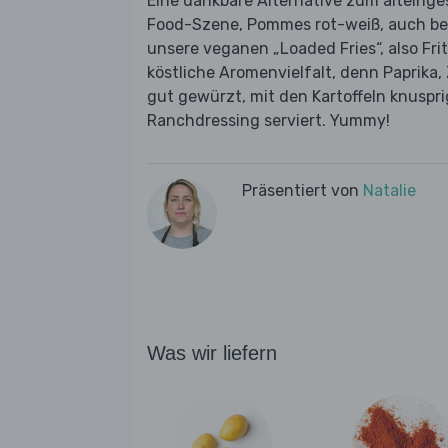
Eine dankbare Alternative zum alteinge
Food-Szene, Pommes rot-weiß, auch bek
unsere veganen „Loaded Fries“, also Fri
köstliche Aromenvielfalt, denn Paprika,
gut gewürzt, mit den Kartoffeln knusp
Ranchdressing serviert. Yummy!
Präsentiert von
Natalie
Was wir liefern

Aim of the exercise >> Where pictures appear, skip them and transcribe all other material word for word.

Answer section >>
Eine dankbare Alternative zum alteinge
Food-Szene, Pommes rot-weiß, auch bek
unsere veganen „Loaded Fries“, also Fri
köstliche Aromenvielfalt, denn Paprika,
gut gewürzt, mit den Kartoffeln knusp
Ranchdressing serviert. Yummy!
Präsentiert von
Natalie
Was wir liefern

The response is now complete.